Niechęć kolejnych trenerów Realu do cwanego piłkarza narastała. Julen Lopetegui zabiegał o jego powrót do Madrytu, ale szybko odkrył, że nie warto na niego stawiać, zwłaszcza, że ciągle sygnalizował urazy. U Santiago Solariego strzelał najczęściej (3 gole), ale to dlatego, że otrzymał więcej szans w ostatnich meczach sezonu, gdy sprawa mistrzostwa już dawno była pogrzebana. Zinedine Zidane cierpiał z nim najdłużej, w pewnym momencie nie chciał o Diazie nawet rozmawiać na konferencjach prasowych. Gdy napastnik w końcu otrzymywał pewne minuty, zazwyczaj marnował je na bezsensownym bieganiu w dowolnych kierunkach. Nie dało się w nim dostrzec zawodowego piłkarza z, podobno, smykałką do zdobywania bramek.
Nic dziwnego, że właściwie już od pierwszych dni od powrotu, znów wskazywano mu drogę do drzwi. Najczęściej na przeszkodzie stawała zaporowa umowa, unosząca brwi u każdego, kto siada z prawnikami Realu lub agentami zawodnika do oceny ewentualnego przeniesienia lub cesji. Trudno bowiem wytłumaczyć sponsorom, kibicom, właścicielom, że podpisuje się gwiazdorski, 10-milionowy kontrakt, z kimś, kto lwią część sezonu spędza na łóżku rehabilitacyjnym, na siłowni, basenie, zamiast na boisku.
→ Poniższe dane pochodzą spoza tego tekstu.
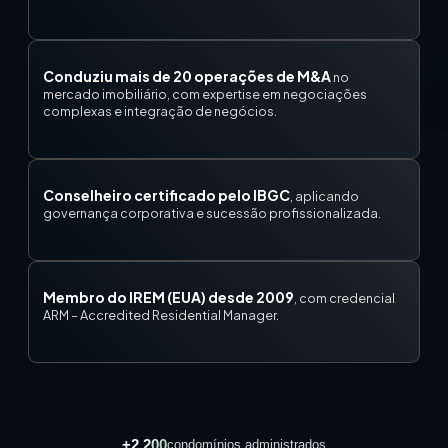
Conduziu mais de 20 operações de M&A
no
mercado imobiliário, com expertise em negociações
complexas e integração de negócios.
Conselheiro certificado pelo IBGC
, aplicando
governança corporativa e sucessão profissionalizada.
Membro do IREM (EUA) desde 2009
, com credencial
ARM – Accredited Residential Manager.
+2.200
condomínios administrados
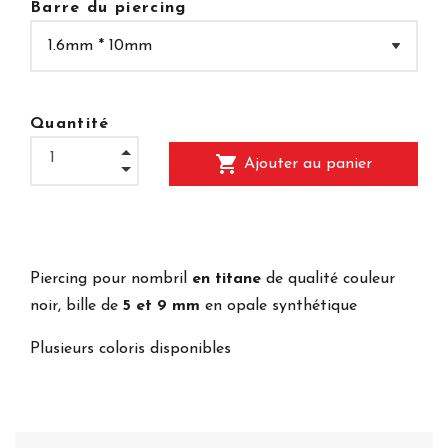
Barre du piercing
Quantité
shopping_cart
Ajouter au panier
Piercing pour nombril
en titane
de qualité couleur
noir, bille de
5 et 9 mm
en opale synthétique
Plusieurs coloris disponibles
Jeden wspaniały sezon w Lyonie powoli odchodzi w zapomnienie. Liczą się ostatnie miesiące, ostatnie mecze i gole, a tu... pustynia.
Życie tylko w Madrycie
Hiszpańscy dziennikarze podkreślają, że nie zawsze chodzi o pieniądze. Mariano nie zarabiałby mniej, gdyby zdecydował się na zmianę środowiska. Piłkarz miał na stole w ciągu tych trzech sezonów oferty z różnych zespołów, od słabeuszy pokroju Rayo Vallecano, po całkiem silnych jak Valencia czy Benfica, a także kilku innych - nigdzie nie straciłby ani eurocenta. Gdyby docelowy klub, pragnący mieć u siebie Diaza, nie byłby samodzielnie sprostać wymaganiom finansowym, Real chętnie by dopłacił. Rok temu lizboński klub zaoferował mu nawet trochę więcej pieniędzy, niż zarabia w stolicy Hiszpanii. Nic z tego. Za każdym razem ta sama śpiewka: “Nigdzie się nie ruszam. Tu mi dobrze”.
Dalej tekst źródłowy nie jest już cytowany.